Наступила осень. Солнце залечило нанесённые дождём раны, и мы собрали отменный урожай.
Революционный комитет города Мэйлинь прислал к нам своих представителей. Я полагал, что они будут проверять, как мы работаем, но шестеро приехавших товарищей отказались от ночлега, который мы для них приготовили, и предпочли поселиться в деревне.
На следующее после приезда утро они собрали сто тридцать студентов у подножия горы, на поляне, где мы обычно проводили свои собрания. Многие из нас явились, обмотав голову полотенцем и с серпом за поясом, совсем как настоящие крестьяне. Я был одним из руководителей и пришёл в ярость из-за того, что делегация скрыла от нас цель своего визита и никто не посоветовался с нами до начала митинга. Я смешался с толпой, чтобы понаблюдать.
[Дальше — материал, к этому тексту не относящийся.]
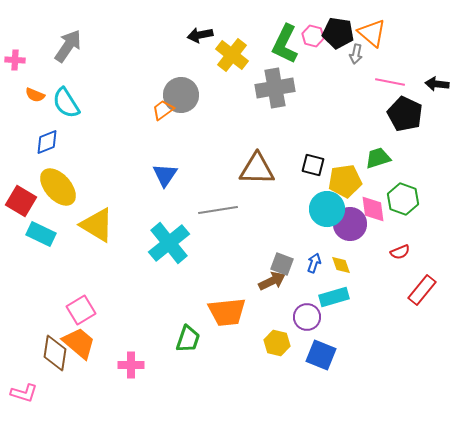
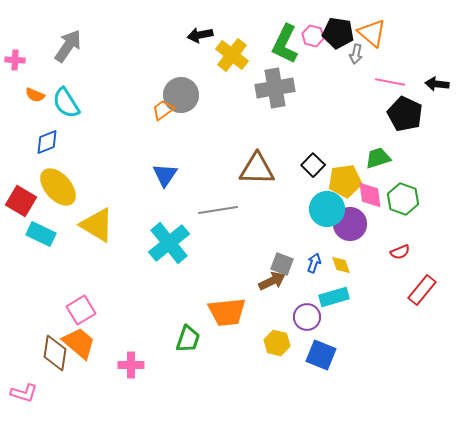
black square at (313, 165): rotated 30 degrees clockwise
pink diamond at (373, 209): moved 3 px left, 14 px up
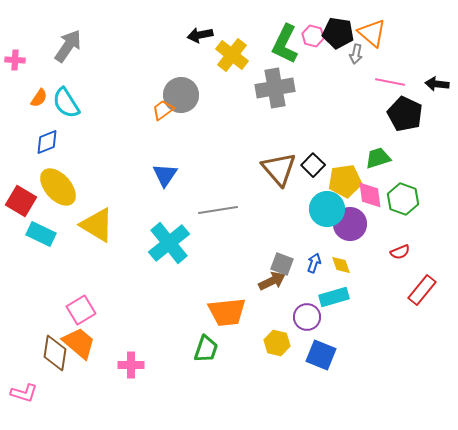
orange semicircle at (35, 95): moved 4 px right, 3 px down; rotated 78 degrees counterclockwise
brown triangle at (257, 169): moved 22 px right; rotated 48 degrees clockwise
green trapezoid at (188, 339): moved 18 px right, 10 px down
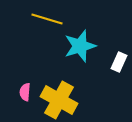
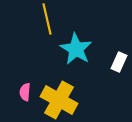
yellow line: rotated 60 degrees clockwise
cyan star: moved 4 px left, 3 px down; rotated 24 degrees counterclockwise
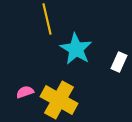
pink semicircle: rotated 66 degrees clockwise
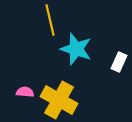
yellow line: moved 3 px right, 1 px down
cyan star: rotated 12 degrees counterclockwise
pink semicircle: rotated 24 degrees clockwise
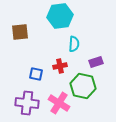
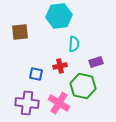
cyan hexagon: moved 1 px left
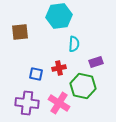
red cross: moved 1 px left, 2 px down
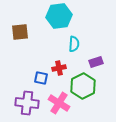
blue square: moved 5 px right, 4 px down
green hexagon: rotated 20 degrees clockwise
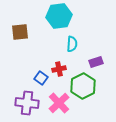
cyan semicircle: moved 2 px left
red cross: moved 1 px down
blue square: rotated 24 degrees clockwise
pink cross: rotated 15 degrees clockwise
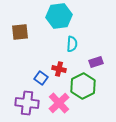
red cross: rotated 24 degrees clockwise
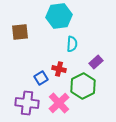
purple rectangle: rotated 24 degrees counterclockwise
blue square: rotated 24 degrees clockwise
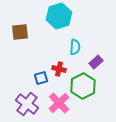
cyan hexagon: rotated 10 degrees counterclockwise
cyan semicircle: moved 3 px right, 3 px down
blue square: rotated 16 degrees clockwise
purple cross: moved 1 px down; rotated 30 degrees clockwise
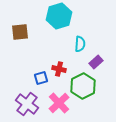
cyan semicircle: moved 5 px right, 3 px up
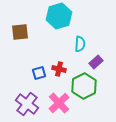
blue square: moved 2 px left, 5 px up
green hexagon: moved 1 px right
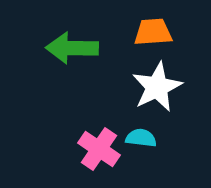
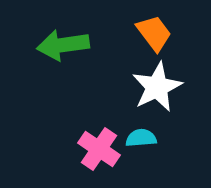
orange trapezoid: moved 1 px right, 1 px down; rotated 57 degrees clockwise
green arrow: moved 9 px left, 3 px up; rotated 9 degrees counterclockwise
cyan semicircle: rotated 12 degrees counterclockwise
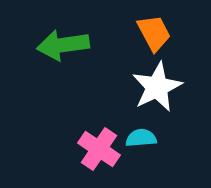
orange trapezoid: rotated 9 degrees clockwise
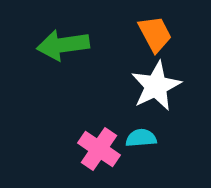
orange trapezoid: moved 1 px right, 1 px down
white star: moved 1 px left, 1 px up
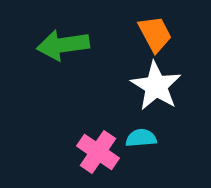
white star: rotated 15 degrees counterclockwise
pink cross: moved 1 px left, 3 px down
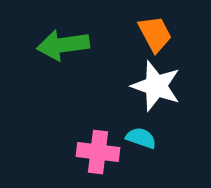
white star: rotated 12 degrees counterclockwise
cyan semicircle: rotated 24 degrees clockwise
pink cross: rotated 27 degrees counterclockwise
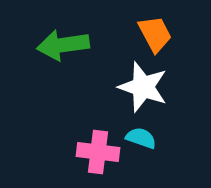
white star: moved 13 px left, 1 px down
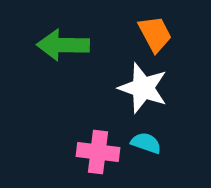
green arrow: rotated 9 degrees clockwise
white star: moved 1 px down
cyan semicircle: moved 5 px right, 5 px down
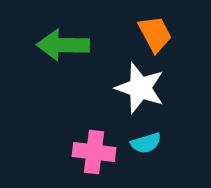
white star: moved 3 px left
cyan semicircle: rotated 144 degrees clockwise
pink cross: moved 4 px left
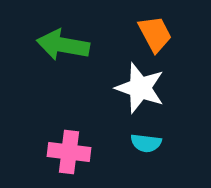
green arrow: rotated 9 degrees clockwise
cyan semicircle: rotated 24 degrees clockwise
pink cross: moved 25 px left
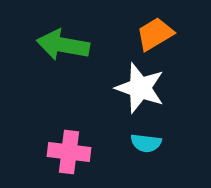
orange trapezoid: rotated 93 degrees counterclockwise
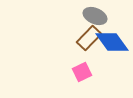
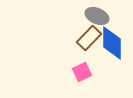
gray ellipse: moved 2 px right
blue diamond: moved 1 px down; rotated 36 degrees clockwise
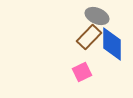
brown rectangle: moved 1 px up
blue diamond: moved 1 px down
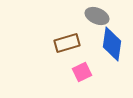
brown rectangle: moved 22 px left, 6 px down; rotated 30 degrees clockwise
blue diamond: rotated 8 degrees clockwise
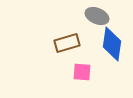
pink square: rotated 30 degrees clockwise
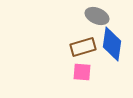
brown rectangle: moved 16 px right, 4 px down
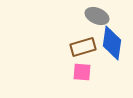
blue diamond: moved 1 px up
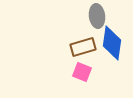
gray ellipse: rotated 60 degrees clockwise
pink square: rotated 18 degrees clockwise
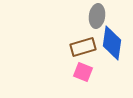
gray ellipse: rotated 15 degrees clockwise
pink square: moved 1 px right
Главным у приезжих был молодой человек лет двадцати пяти, среднего роста и очень худой. Из-под военного кепи выбивалась прядь волос. У него были густые брови и выпученные, как у жабы, глаза за толстыми стёклами очков. Тонкие, как у женщины, губы побелели от напряжения. Он забрался на камень, помолчал, дожидаясь всеобщего внимания, потом упёр кулак в бедро и заговорил, чеканя слог:
— Товарищи, солдаты и красные охранники, Революционный комитет города Мэйлинь поручил мне сообщить вам великую новость! Контрреволюционная группа «Красный Восток» окончательно разгромлена доблестной Народной армией!
Толпа зашумела. После ухода солдат прошёл слух, что члены революционной ячейки «Красное Солнце» присоединились к армии. Члены «Красного Востока» забаррикадировались в университете и продержались двадцать дней, а когда боеприпасы и еда закончились, отравились мышьяком, так что солдатам достались только трупы. Организация «Красное Солнце» утвердила свою власть.
— Головка контрреволюционной группы уничтожена, — продолжил оратор. — Но сочувствующие «Красному Востоку» скрываются среди студентов, отправленных в деревню на перевоспитание. Они пытаются обмануть нашу бдительность и подорвать дух и силу революционного движения.
Он вскинул руку вверх и воскликнул: «Да здравствует Культурная Революция!», «Да здравствует Председатель Мао Цзэдун!», «Да здравствует маоистское учение!». Сотни голосов подхватили эти лозунги, но без особого энтузиазма. Десять месяцев перевоспитания, работы на полях и борьбы за каждую рисинку лишили нас сил, а усталость, как известно, худший враг энтузиазма.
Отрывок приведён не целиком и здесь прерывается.